Мой сосед Симаков смотрел рядом со мной в окно. У него было белое
лицо, когда, одновременно обернувшись, мы взглянули в глаза друг другу.
- Надо вылезать!
- Пожалуй, - сказал я. - Для этого нужны пустяки: ноги.
Но все же мы сползли кое-как с наших коек, и толпа раненых вынесла
нас на площадку.
Никогда не забуду чувства, с необычайной силой охватившего меня,
когда, преодолевая мучительную боль, я спустился с лесенки и лег под
вагон. Это было презрение и даже ненависть к себе, которые я испытал,
может быть, впервые в жизни. Странно раскинув руки, люди лежали вокруг
меня. Это были трупы. Другие бежали и падали с криком, а я сидел под
вагоном, беспомощный, томящийся от бешенства и боли.
Я вытащил пистолет - не для того, чтобы застрелиться, хотя среди
тысячи мыслей, сменивших одна другую, может быть, мелькнула и эта. Кто-то
крепко взял меня за кисть...
Это была одна из давешних девушек, именно та, посмуглее, которую
звали Катей. Я показал ей на Симакова, который лежал поодаль, прижавшись
щекой к земле Она мельком взглянула на него и покачала головой. Симаков
был убит.
- К черту, я никуда не пойду! - сказал я второй девушке, которая
вдруг появилась откуда-то, удивительно неторопливая среди грохота и
суматохи обстрела. - Оставьте меня! У меня есть пистолет, и живым они меня
не получат.
Но девушки схватили меня, и мы все втроем скатились под насыпь.
Ползущий, желтый, похожий на китайца Ромашов мелькнул где-то впереди в эту
минуту. Он полз по той же канаве, что и мы; мокрая глинистая канава
тянулась вдоль полотна, сразу за насыпью начиналось болото.
Девушкам было тяжело, я несколько раз просил оставить меня. Кажется,
Катя крикнула Ромашову, чтобы он подождал, помог, но он только оглянулся и
снова, не прижимаясь к земле, пополз на четвереньках, как обезьяна.
Так это было, только в тысячу раз медленнее, чем я рассказал.
Кое-как перебравшись через болото, мы залегли в маленькой осиновой
роще. Мы - то есть девушки, я, Ромашов и два бойца, присоединившиеся к нам
по дороге. Они были легко ранены, один в правую, другой в левую руку.
Глава седьмая
В ОСИНОВОЙ РОЩЕ
Я послал этих двух бойцов в разведку, и, вернувшись, они доложили,
что на разных направлениях стоит до сорока машин, причем откуда-то взялись
уже и походные кухни. Очевидно, танки, обстрелявшие наш эшелон,
принадлежали к большому десанту.
- Уйти, конечно, можно. Но, поскольку капитан не может самостоятельно
двигаться, лучше воспользоваться дрезиной.

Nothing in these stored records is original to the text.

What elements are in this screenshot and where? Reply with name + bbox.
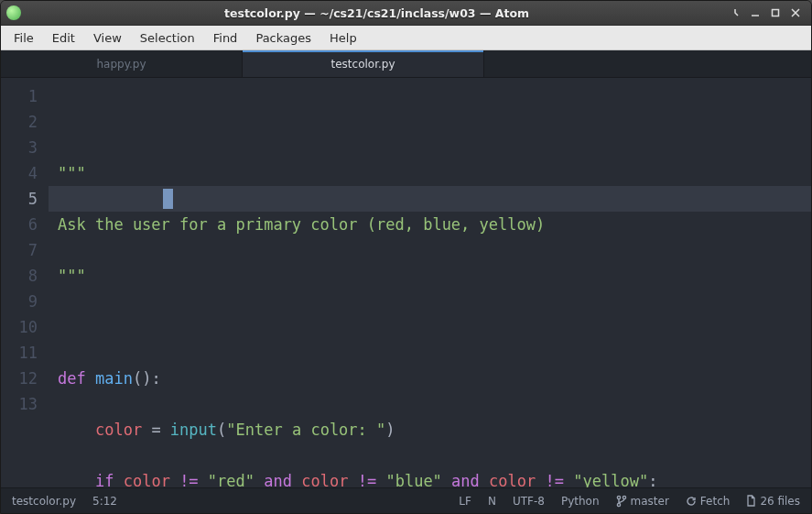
minimize-button[interactable] (745, 5, 765, 21)
menu-edit[interactable]: Edit (43, 28, 84, 48)
line-number: 10 (1, 314, 38, 340)
tab-label: testcolor.py (330, 58, 395, 71)
code-line: """ (58, 160, 811, 186)
code-line (58, 314, 811, 340)
atom-app-icon (6, 5, 21, 20)
tab-happy-py[interactable]: happy.py (1, 50, 243, 77)
branch-name: master (631, 495, 669, 508)
line-number: 5 (1, 186, 38, 212)
window-menu-button[interactable] (725, 5, 745, 21)
status-fetch[interactable]: Fetch (686, 495, 731, 508)
line-number: 1 (1, 83, 38, 109)
window-title: testcolor.py — ~/cs21/cs21/inclass/w03 —… (28, 6, 725, 20)
svg-point-3 (617, 503, 620, 506)
status-files[interactable]: 26 files (746, 495, 800, 508)
status-filename[interactable]: testcolor.py (12, 495, 76, 508)
status-line-ending[interactable]: LF (459, 495, 471, 508)
cursor (163, 189, 173, 209)
maximize-button[interactable] (765, 5, 785, 21)
line-number: 2 (1, 109, 38, 135)
status-grammar[interactable]: Python (561, 495, 600, 508)
code-line: Ask the user for a primary color (red, b… (58, 212, 811, 237)
atom-window: testcolor.py — ~/cs21/cs21/inclass/w03 —… (0, 0, 812, 514)
code-line: color = input("Enter a color: ") (58, 417, 811, 443)
svg-point-2 (623, 496, 625, 498)
editor[interactable]: 1 2 3 4 5 6 7 8 9 10 11 12 13 """ Ask th… (1, 78, 811, 487)
svg-point-1 (617, 496, 620, 498)
gutter: 1 2 3 4 5 6 7 8 9 10 11 12 13 (1, 78, 49, 487)
code-area[interactable]: """ Ask the user for a primary color (re… (49, 78, 811, 487)
line-number: 12 (1, 366, 38, 391)
menu-selection[interactable]: Selection (131, 28, 204, 48)
svg-rect-0 (773, 10, 779, 16)
line-number: 6 (1, 212, 38, 237)
line-number: 11 (1, 340, 38, 366)
menu-packages[interactable]: Packages (246, 28, 320, 48)
git-branch-icon (616, 495, 627, 508)
tab-testcolor-py[interactable]: testcolor.py (243, 50, 484, 77)
line-number: 8 (1, 263, 38, 289)
files-label: 26 files (760, 495, 800, 508)
window-controls (725, 5, 806, 21)
menubar: File Edit View Selection Find Packages H… (1, 26, 811, 50)
tabbar: happy.py testcolor.py (1, 50, 811, 78)
code-line: def main(): (58, 366, 811, 391)
status-n[interactable]: N (488, 495, 496, 508)
refresh-icon (686, 496, 697, 507)
line-number: 4 (1, 160, 38, 186)
code-line: if color != "red" and color != "blue" an… (58, 468, 811, 487)
file-icon (746, 495, 756, 507)
fetch-label: Fetch (700, 495, 731, 508)
status-git-branch[interactable]: master (616, 495, 669, 508)
menu-find[interactable]: Find (204, 28, 247, 48)
close-button[interactable] (785, 5, 806, 21)
code-line: """ (58, 263, 811, 289)
titlebar: testcolor.py — ~/cs21/cs21/inclass/w03 —… (1, 1, 811, 26)
menu-file[interactable]: File (5, 28, 43, 48)
tab-label: happy.py (96, 58, 146, 71)
line-number: 7 (1, 237, 38, 263)
statusbar: testcolor.py 5:12 LF N UTF-8 Python mast… (1, 487, 811, 513)
menu-view[interactable]: View (84, 28, 131, 48)
status-cursor[interactable]: 5:12 (92, 495, 117, 508)
line-number: 9 (1, 289, 38, 314)
line-number: 13 (1, 391, 38, 417)
menu-help[interactable]: Help (320, 28, 366, 48)
status-encoding[interactable]: UTF-8 (513, 495, 545, 508)
line-number: 3 (1, 135, 38, 160)
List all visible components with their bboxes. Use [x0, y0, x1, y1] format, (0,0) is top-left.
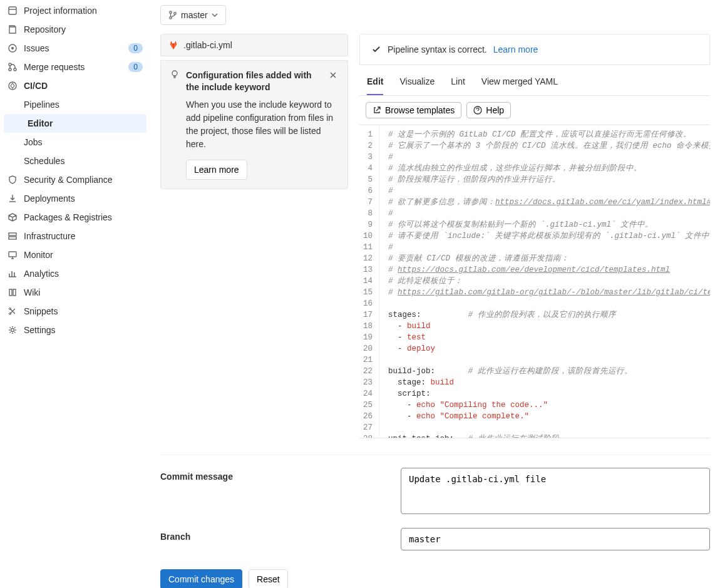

Дрезину они нашли под насыпью у разъезда.
Помнится, именно в это время, когда мы стали обсуждать, можно ли
поднять дрезину и поставить ее на рельсы, Ромашов лег на спину и начал
стонать и жаловаться на сильные боли. Возможно, что у него действительно
начался припадок, потому что, когда девушки расстегнули его гимнастерку, у
него оказалась совершенно красной левая половина тела. Прежде я никогда не
слыхал о подобных контузиях. Так или иначе, но в таком состоянии он,
разумеется, не мог идти с бойцами к разъезду. Пошли девушки - все такие же
неторопливые, решительные, не спеша переговариваясь по-украински низкими,
красивыми голосами.
И мы с Ромашовым остались одни в маленькой мокрой осиновой роще.
Притворялся он или ему было действительно плохо? Пожалуй, не
притворялся. Несколько раз он дернулся, как припадочный, потом погудел и
затих. Я сказал:
- Ромашов!
Он молча лежал на спине с высоко поднятой грудью, и у него был
совершенно мертвый, белый нос. Я снова окликнул его, и он отозвался таким
слабым голосом, как будто уже побывал на том свете и теперь без всякого
удовольствия возвращается в эту рощицу, находящуюся в районе действий
немецкого десанта.
- Здорово схватило! - стараясь улыбнуться, пробормотал он.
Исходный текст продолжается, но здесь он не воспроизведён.